◆ Exercise inputs
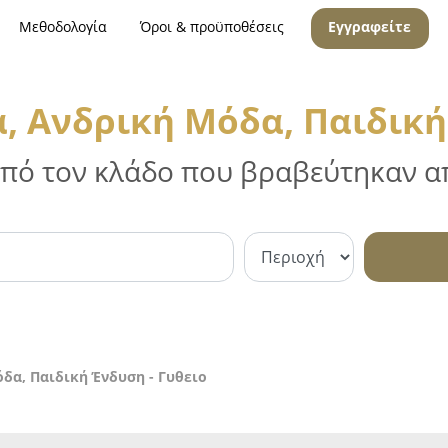
Μεθοδολογία
Όροι & προϋποθέσεις
Εγγραφείτε
, Ανδρική Μόδα, Παιδική
 από τον κλάδο που βραβεύτηκαν απ
δα, Παιδική Ένδυση - Γυθειο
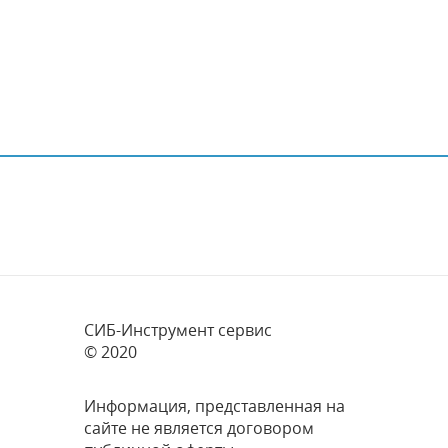
СИБ-Инструмент сервис
© 2020
Информация, представленная на
сайте не является договором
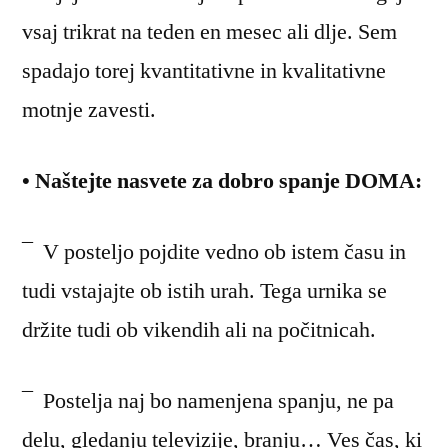
vsaj trikrat na teden en mesec ali dlje. Sem
spadajo torej kvantitativne in kvalitativne
motnje zavesti.
• Naštejte nasvete za dobro spanje DOMA:
¯ V posteljo pojdite vedno ob istem času in
tudi vstajajte ob istih urah. Tega urnika se
držite tudi ob vikendih ali na počitnicah.
¯ Postelja naj bo namenjena spanju, ne pa
delu, gledanju televizije, branju… Ves čas, ki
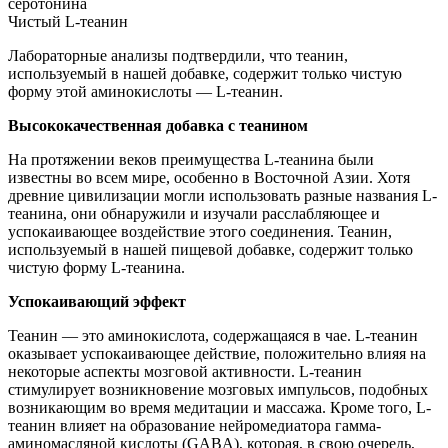
серотонина
Чистый L-теанин
Лабораторные анализы подтвердили, что теанин,
используемый в нашей добавке, содержит только чистую
форму этой аминокислоты — L-теанин.
Высококачественная добавка с теанином
На протяжении веков преимущества L-теанина были
известны во всем мире, особенно в Восточной Азии. Хотя
древние цивилизации могли использовать разные названия L-
теанина, они обнаружили и изучали расслабляющее и
успокаивающее воздействие этого соединения. Теанин,
используемый в нашей пищевой добавке, содержит только
чистую форму L-теанина.
Успокаивающий эффект
Теанин — это аминокислота, содержащаяся в чае. L-теанин
оказывает успокаивающее действие, положительно влияя на
некоторые аспекты мозговой активности. L-теанин
стимулирует возникновение мозговых импульсов, подобных
возникающим во время медитации и массажа. Кроме того, L-
теанин влияет на образование нейромедиатора гамма-
аминомасляной кислоты (GABA), которая, в свою очередь,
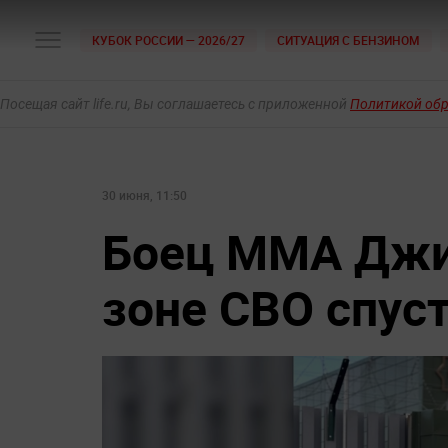
КУБОК РОССИИ — 2026/27
СИТУАЦИЯ С БЕНЗИНОМ
Посещая сайт life.ru, Вы соглашаетесь с приложенной
Политикой об
30 июня, 11:50
Боец ММА Джи
зоне СВО спус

◆ Task to complete
Starting with the line that has "Ανδρική Μόδα, Παιδική" and ending with the line that has "tudi vstajajte ob istih urah. Tega urnika se", repeat the lines above exactly, omitting every picture.

◆ Solution to the problem
, Ανδρική Μόδα, Παιδική
 από τον κλάδο που βραβεύτηκαν απ
δα, Παιδική Ένδυση - Γυθειο
СИБ-Инструмент сервис
© 2020
Информация, представленная на
сайте не является договором
vsaj trikrat na teden en mesec ali dlje. Sem
spadajo torej kvantitativne in kvalitativne
motnje zavesti.
• Naštejte nasvete za dobro spanje DOMA:
¯ V posteljo pojdite vedno ob istem času in
tudi vstajajte ob istih urah. Tega urnika se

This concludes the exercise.